With 'Let's Run There,' Brooks Chases Gen Z Wellness Trends

Brooks, long a beloved brand of serious runners, is introducing “Let’s Run There.” The new global platform is based on the company’s research on younger consumers -- not just runners but all active people. It also reflects how differently they view the connection between exercise, wellness, socializing, and mental health. Amanda Neil, vice president of the Seattle-based company's global brand strategy and marketing, tells Marketing Daily what’s behind the launch.

Marketing Daily: Brooks has used the “Run Happy” mantra since 1999. How does this new platform build on that?

Amanda Neil: “Run Happy” has been an incredible positioning for us, conveying the positive effects of the run. But the reality is, joy is a temporary state. It is something you feel in the moment and then move on. And when we dug in, we learned that the run leads to this higher-order feeling. We use a made-up word and call it aliveness.



Joy is just a moment on this journey. The goal you're trying to achieve is to unlock something special inside you, this new energy source that helps you feel alive.

It’sa crazy world out there. And if we can take a step back and feel alive, there's something powerful there.

Marketing Daily: Can you say more about this evolution in running?

Neil: A lot has changed in the consumer mindset. Wellness isn’t a new concept, but we’ve seen shifts in how consumers approach it. It’s about balance, not just mental and physical health, but also social health.

That’s a newer dimension that came out of the pandemic. We were all starved for that powerful human connection. Our research shows people tapping those three [kinds of health] in different ways. Maybe they started running to lose a little weight and found mental clarity. Or they are new moms, and their weekly run club is their needed social connection.

There's fluidity in the role that the run plays in their life. It looks and feels different at different moments, leading to this new energy.

Marketing Daily: The new ads are full of people, not the classic “solitary road runner, alone in their dedication” imagery. Is that all about this new social aspect?

Neil: You can get joy and energy as an individual. But with a run crew, that energy is amplified. When you look at the younger generation of runners, that social element is important. Go down a running path in any city, and you’ll see that. That’s a big opportunity for us.

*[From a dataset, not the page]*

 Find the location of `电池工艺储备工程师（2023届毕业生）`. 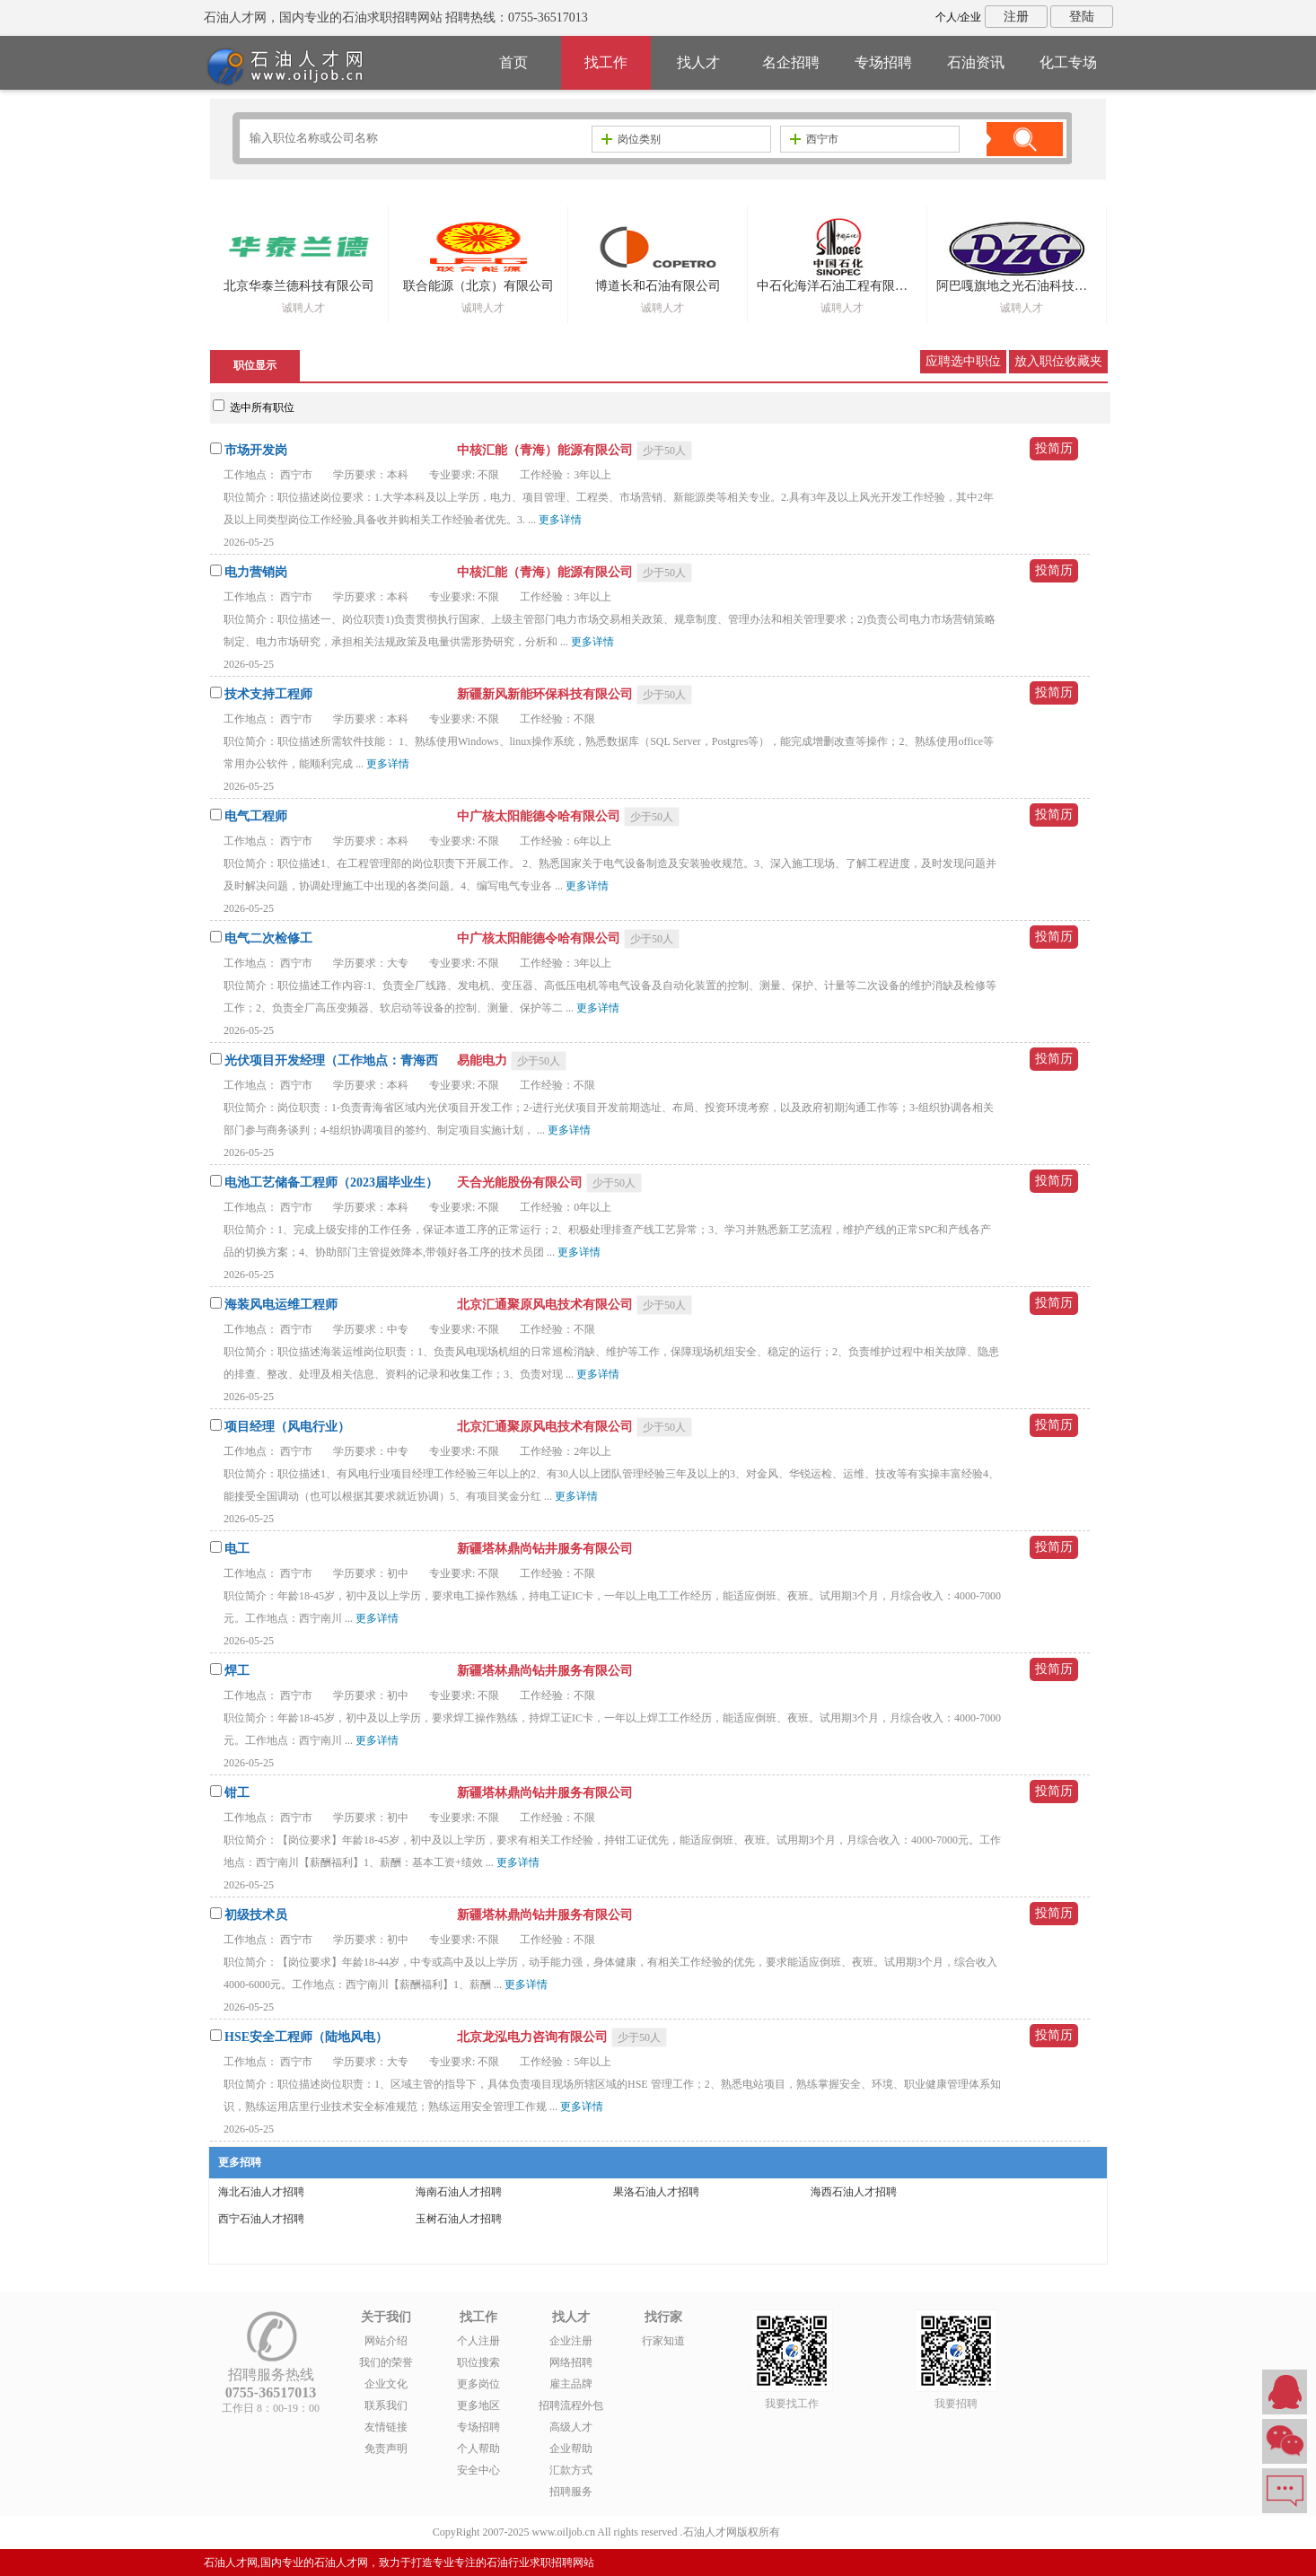

电池工艺储备工程师（2023届毕业生） is located at coordinates (331, 1182).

Marketing Daily: Has tech and the popularity of running apps played a role?

Neil: Yes, it’s like that joke, "If it’s not on Strava, it didn’t happen." People can connect through social even if they are running on their own. The root of this campaign is the idea of a journal, capturing your feelings, emotions, mindsets, goals and memories. If you think about it, Strava and Instagram are modern-day versions of journals.

Marketing Daily: Many expected the running category to slow down after the pandemic boom, but it hasn’t. Brooks just posted record financial results. Competitors like On Running and Hoka are also doing well. How does Brooks differentiate itself?

Neil: For decades, we've marched to the beat of our own drum. There's a uniqueness to our energy and our personality. It’s a little quirky, which people have seen in past guerilla marketing activations. People see us as bold and optimistic. And there’s an element of realness – in our ads, there’s no posing or faking. The people in this campaign are real runners, real friends and in real run clubs.

Marketing Daily: My perception is that you talk less about shoe technology than other brands. Is that accurate?

Neil: The heart of our communication strategy is helping the runner understand the experience. We offer the best fit, feel, and ride, as well as the overall experience you get from the run. It’s more of a higher-order emotional state. And yes, we're going to talk about the product. But we dial it in at the right place in the journey. The consumer who wants that information is going to find it. We know runners have, on average, no more than three brands in their consideration set. And if you're not one of those three brands, the data shows that if you're going to get there, it’s via an emotional connection, not a functional one.

Marketing Daily: This is your largest campaign since moving creative in-house a few years back, up 19% from brand spending last year. What’s the media strategy?

Neil: We're surrounding them on connected TV, OTT, and paid social. We're getting out in the wild more than we have. There was a time when everyone went digital, and content was king. But people are back out now. They’re running and spending more time outside. We're trying to intersect them where they're at and get our logo in front of new runners. We’re doing lots of disruptive out-of-home, including takeovers in New York, Tokyo and Seoul. We’re also running in sports, like the NBA playoffs and Stanley Cup playoffs.

Marketing Daily: Big plans for the Paris Olympics?

Neil: We take a different approach than other brands, with more guerilla, on-the-ground experiences. We’ll be there with high-profile content creators and doing man-on-the-street local content production. We’ve also got a couple of incredible athletes, and we're going to tell their stories in a unique way through some content series online. And I’m already looking forward to L.A. in 2028!